Meggie macht ihre neue Macht aber auch Angst. Es ist erstaunlich, wieviel Traurigkeit, sogar Melancholie, in einer so dynamischen Geschichte stecken können. In ihren Regungen sind die Erwachsenen und Kinder gleich, jedenfalls die auf der „guten“ Seite: Jeder von ihnen ist mal unsicher, mal vernünftig, mal konfus und mal entschieden. Angst und Sehnsucht fragen nicht nach dem Alter, und aus welchem Holz ein Mensch geschnitzt ist, das weiß man im Moment großer Bedrängnis - und nicht nach einem Blick auf das Geburtsdatum.
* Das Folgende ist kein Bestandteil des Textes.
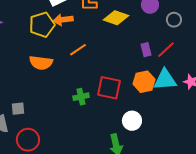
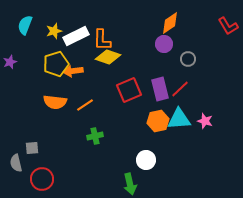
yellow diamond: (116, 18) -> (108, 57), moved
orange arrow: (63, 20) -> (73, 71), moved
orange line: (78, 50) -> (85, 105), moved
purple rectangle: (146, 50) -> (160, 89), size x1.6
red square: (109, 88) -> (129, 90), moved, turned -35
Schon in ihrem letzten Kinderroman, „Herr der Diebe“, gab Cornelia Funke ihren Figuren die Möglichkeit, am Rad der eigenen Geschichte zu drehen. Ganz wörtlich: drehen - denn man konnte sich auf einem alten Karussell jünger oder älter fahren lassen. Nun übernimmt ein Buch die Aufgabe, das Geschehen ins Phantastische zu kippen. Wie in „Herr der Diebe“ verzichtet Cornelia Funke auch in ihrem neuen Werk mit bewundernswerter Gelassenheit darauf, das Wesentliche ihrer Geschichte an diesem über-realistischen Kipp-Punkt aufzuhängen und sich auf ihrer guten Idee auszuruhen. Daß Menschen und Dinge aus den bedruckten Seiten fallen, ist zwar aufregend, aber viel faszinierender sind die Gedankengänge, die dadurch ausgelöst werden. So gibt Cornelia Funke den Kindern, was sie von Büchern wollen: Spaß, Spannung, Turbulenzen und tiefe Gefühle. Zusätzlich zeigt sie neue Wege, zumindest die Eingänge, zu einem Bereich, in dem es Spaß macht, konzentriert zu denken. Ein Buch, das Kindern dies bietet, ist mehr als befriedigend, was ja schon viel wäre. Es ist eine freundliche, beglückende Herausforderung.

Großes Gedankengepäck

Zaubern mit Wörtern - das ist es, was Meggie sich zu lernen vornimmt, als alles gut ausgegangen ist und sie wieder über die nächsten zwei Tage hinausdenken kann. Zuvor haben wir mit ihr ein grandioses Finale erlebt. Die Zitate am Kopf jedes Kapitels wurden immer unheilvoller, drängender, wie ein langsam anschwellender Trommelwirbel. Zitate aus Titeln übrigens, die man als Leseliste für die Zeit nach „Tintenherz“ nutzen kann und die auch andeuten, daß es durchaus noch Dunkleres für Kinder gibt. Ein gutes Leben birgt Gefahren, und gute Bücher erzählen auch von angsterregenden Dingen, das muß Meggie bei ihrer vergeblichen Suche nach Büchern, aus denen sie nichts Böses heraus-lesen kann, feststellen. Auch in diesem Sinne gehören die federnden, sicheren Schritte, mit denen Cornelia Funke ihre Figuren in aller Ruhe durch die Nacht auf den vom Feuer erleuchteten Schluß zuführt, zum Besten, was man in Kinderbüchern finden kann.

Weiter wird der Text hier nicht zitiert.